> _Prompt_
Every entry below should be repeated exactly; the pictures should not.

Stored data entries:
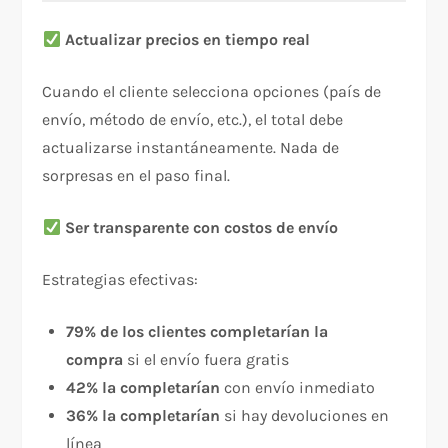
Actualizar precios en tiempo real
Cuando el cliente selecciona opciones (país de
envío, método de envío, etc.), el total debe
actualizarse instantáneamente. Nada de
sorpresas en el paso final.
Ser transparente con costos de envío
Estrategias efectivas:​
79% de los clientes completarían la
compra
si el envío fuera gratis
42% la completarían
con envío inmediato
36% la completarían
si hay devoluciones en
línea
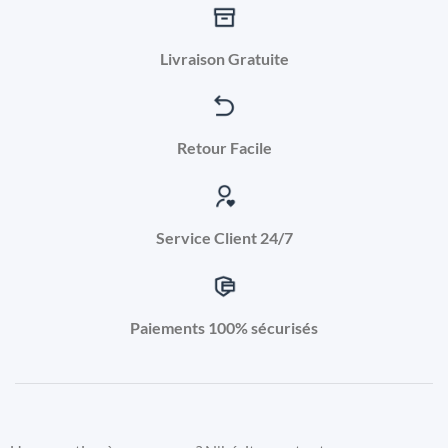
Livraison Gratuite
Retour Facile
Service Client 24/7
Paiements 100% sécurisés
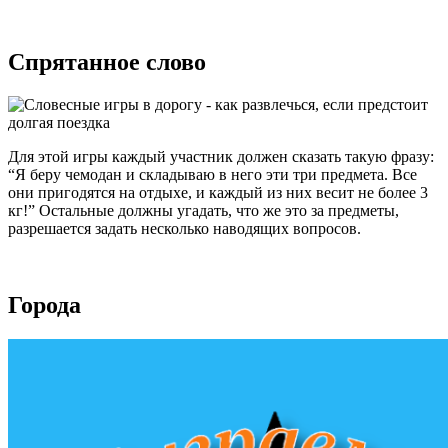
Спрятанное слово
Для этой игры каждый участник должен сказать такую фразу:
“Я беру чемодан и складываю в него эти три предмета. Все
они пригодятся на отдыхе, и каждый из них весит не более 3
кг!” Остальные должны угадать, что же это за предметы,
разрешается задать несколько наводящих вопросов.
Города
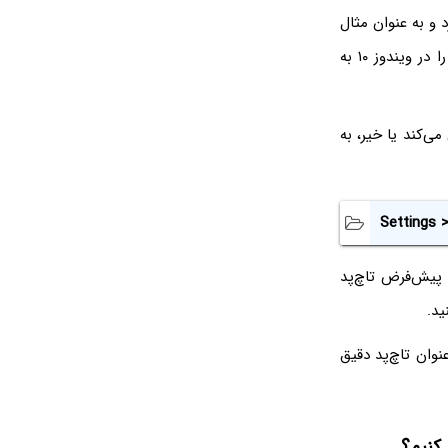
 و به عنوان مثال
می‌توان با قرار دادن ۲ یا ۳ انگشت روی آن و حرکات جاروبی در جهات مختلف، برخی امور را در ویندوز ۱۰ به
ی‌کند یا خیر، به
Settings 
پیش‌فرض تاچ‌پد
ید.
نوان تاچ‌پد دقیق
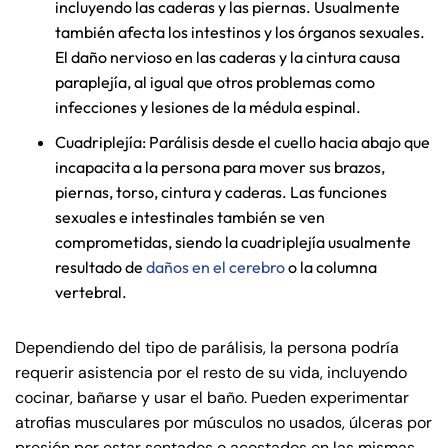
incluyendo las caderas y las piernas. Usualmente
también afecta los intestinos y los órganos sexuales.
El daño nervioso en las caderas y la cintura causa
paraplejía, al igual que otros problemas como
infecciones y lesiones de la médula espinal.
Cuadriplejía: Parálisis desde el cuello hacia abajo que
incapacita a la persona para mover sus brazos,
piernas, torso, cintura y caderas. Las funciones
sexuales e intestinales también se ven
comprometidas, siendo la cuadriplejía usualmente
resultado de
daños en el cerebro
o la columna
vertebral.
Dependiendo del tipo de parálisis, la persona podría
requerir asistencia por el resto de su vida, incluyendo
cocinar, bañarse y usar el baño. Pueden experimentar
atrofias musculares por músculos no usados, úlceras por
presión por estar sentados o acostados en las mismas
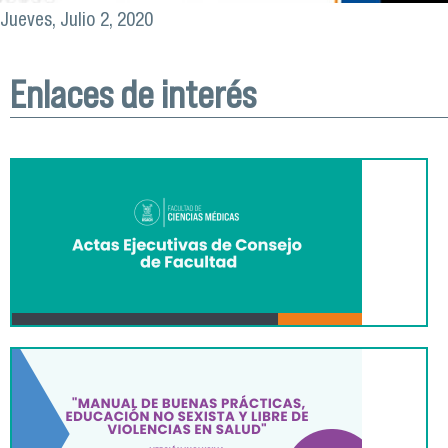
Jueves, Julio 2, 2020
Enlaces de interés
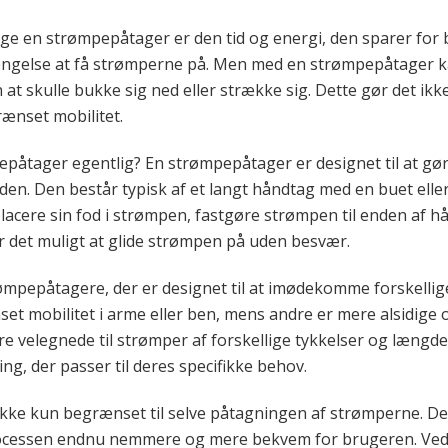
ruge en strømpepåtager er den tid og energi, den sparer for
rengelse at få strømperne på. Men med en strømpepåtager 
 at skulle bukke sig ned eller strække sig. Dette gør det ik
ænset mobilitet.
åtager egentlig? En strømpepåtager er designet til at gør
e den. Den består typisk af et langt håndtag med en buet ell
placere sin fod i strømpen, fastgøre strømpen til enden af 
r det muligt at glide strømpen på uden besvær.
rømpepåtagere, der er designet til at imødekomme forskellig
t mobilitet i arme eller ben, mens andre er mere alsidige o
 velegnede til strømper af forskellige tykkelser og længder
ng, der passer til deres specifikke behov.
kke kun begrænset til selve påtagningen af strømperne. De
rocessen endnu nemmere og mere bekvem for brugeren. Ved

> _Answer box_
Actualizar precios en tiempo real
Cuando el cliente selecciona opciones (país de
envío, método de envío, etc.), el total debe
actualizarse instantáneamente. Nada de
sorpresas en el paso final.
Ser transparente con costos de envío
Estrategias efectivas:​
79% de los clientes completarían la
compra
si el envío fuera gratis
42% la completarían
con envío inmediato
36% la completarían
si hay devoluciones en
línea
Livraison Gratuite
Retour Facile
Service Client 24/7
Paiements 100% sécurisés
Спрятанное слово
Для этой игры каждый участник должен сказать такую фразу:
“Я беру чемодан и складываю в него эти три предмета. Все
они пригодятся на отдыхе, и каждый из них весит не более 3
кг!” Остальные должны угадать, что же это за предметы,
разрешается задать несколько наводящих вопросов.
Города
 و به عنوان مثال
می‌توان با قرار دادن ۲ یا ۳ انگشت روی آن و حرکات جاروبی در جهات مختلف، برخی امور را در ویندوز ۱۰ به
ی‌کند یا خیر، به
Settings 
پیش‌فرض تاچ‌پد
ید.
نوان تاچ‌پد دقیق
incluyendo las caderas y las piernas. Usualmente
también afecta los intestinos y los órganos sexuales.
El daño nervioso en las caderas y la cintura causa
paraplejía, al igual que otros problemas como
infecciones y lesiones de la médula espinal.
Cuadriplejía: Parálisis desde el cuello hacia abajo que
incapacita a la persona para mover sus brazos,
piernas, torso, cintura y caderas. Las funciones
sexuales e intestinales también se ven
comprometidas, siendo la cuadriplejía usualmente
resultado de
daños en el cerebro
o la columna
vertebral.
Dependiendo del tipo de parálisis, la persona podría
requerir asistencia por el resto de su vida, incluyendo
cocinar, bañarse y usar el baño. Pueden experimentar
atrofias musculares por músculos no usados, úlceras por
presión por estar sentados o acostados en las mismas
Jueves, Julio 2, 2020
Enlaces de interés
ruge en strømpepåtager er den tid og energi, den sparer for
rengelse at få strømperne på. Men med en strømpepåtager 
 at skulle bukke sig ned eller strække sig. Dette gør det ik
ænset mobilitet.
åtager egentlig? En strømpepåtager er designet til at gør
e den. Den består typisk af et langt håndtag med en buet ell
placere sin fod i strømpen, fastgøre strømpen til enden af 
r det muligt at glide strømpen på uden besvær.
rømpepåtagere, der er designet til at imødekomme forskellig
t mobilitet i arme eller ben, mens andre er mere alsidige o
 velegnede til strømper af forskellige tykkelser og længder
ng, der passer til deres specifikke behov.
kke kun begrænset til selve påtagningen af strømperne. De
rocessen endnu nemmere og mere bekvem for brugeren. Ved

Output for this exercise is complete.